Return all of the data exactly, omitting any images.

• [Material provided]
──────────

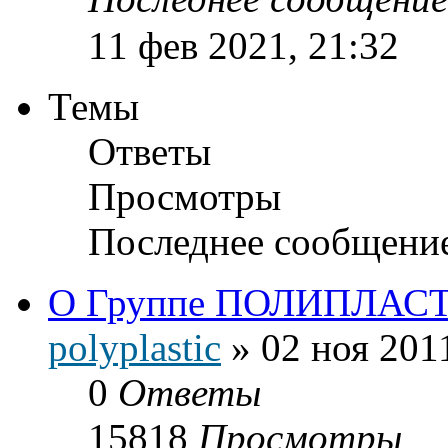
11 фев 2021, 21:32
Темы
Ответы
Просмотры
Последнее сообщени
О Группе ПОЛИПЛАС
polyplastic
»
02 ноя 201
0
Ответы
15818
Просмотры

──────────

• [Solution to the problem]
11 фев 2021, 21:32
Темы
Ответы
Просмотры
Последнее сообщени
О Группе ПОЛИПЛАС
polyplastic
»
02 ноя 201
0
Ответы
15818
Просмотры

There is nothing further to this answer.